An invigorating, thought-provoking, and positive look at the rise of automation that explores how professionals across industries can find sustainable careers in the near future
Nearly half of all working Americans risk losing their jobs because of technology. It’s not only blue-collar jobs at stake. Millions of educated “knowledge” workers—journalists, lawyers, doctors, marketers—are threatened by accelerating advances in artificial intelligence.
The industrial revolution shifted workers from farms to factories. In the first era of automation, machines relieved humans of manually exhausting work. Today Era Two of automation continues to wash across the entire services-based economy, replacing jobs in agriculture and manufacturing. Now Era Three, the rise of “cognitive computing,” is dawning. Smart computers are demonstrating they are capable of making better decisions than humans. Brilliant technologies can now learn, predict, decide, and even comprehend much faster and more accurately than the human brain, and their progress is accelerating.
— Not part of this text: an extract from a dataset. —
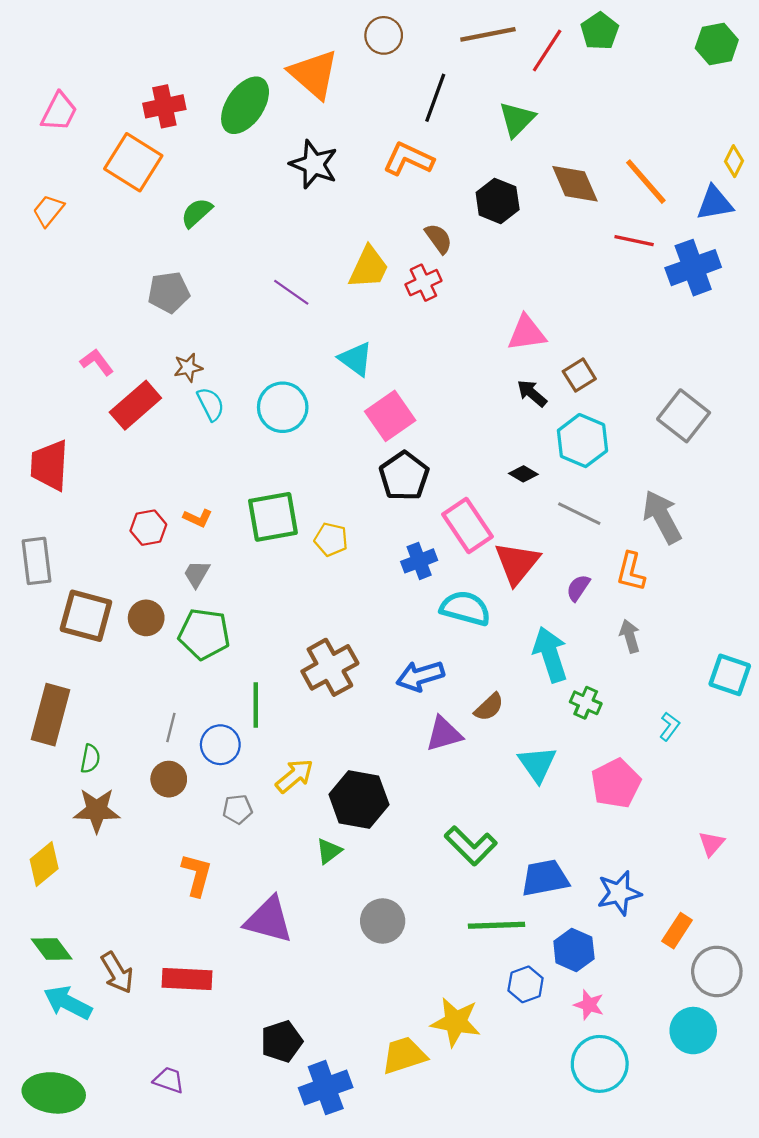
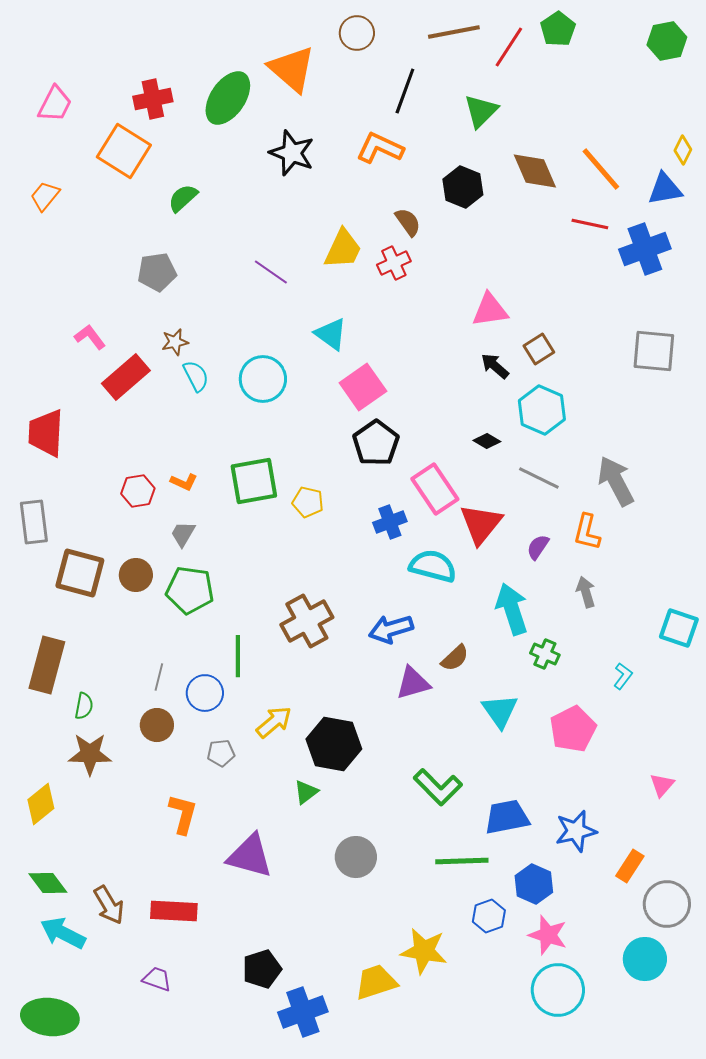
gray square: (684, 416) -> (654, 351), moved, turned -33
pink star: (589, 1005) -> (548, 935), size x1.4
purple trapezoid: (169, 1080) -> (157, 979), moved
Where will this leave financial advisors, scientists, teachers, and other professionals?
In Only Humans Need Apply, Thomas H. Davenport and Julia Kirby reframe the conversation about automation, arguing that the future of increased productivity and business success isn’t either human or machine. It’s both. The key is augmentation, utilizing technology to help humans work better, smarter, and faster. Instead of viewing these machines as competitive interlopers, we must see them as partners and collaborators in creative problem solving as we move into the next era. The choice is ours.
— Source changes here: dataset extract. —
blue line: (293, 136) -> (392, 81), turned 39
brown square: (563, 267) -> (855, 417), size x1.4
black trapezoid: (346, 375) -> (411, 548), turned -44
Individual knowledge workers, corporate executives, and government leaders all need to read this book. Smart machines are going to change our work and our lives, and the sooner we begin to augment their capabilities, the more successful our economy will be. Davenport and Kirby are correct: people will augment these tools, rather than be automated by them. The sooner you learn about augmentation, the more successful you'll be in the labor markets of the future.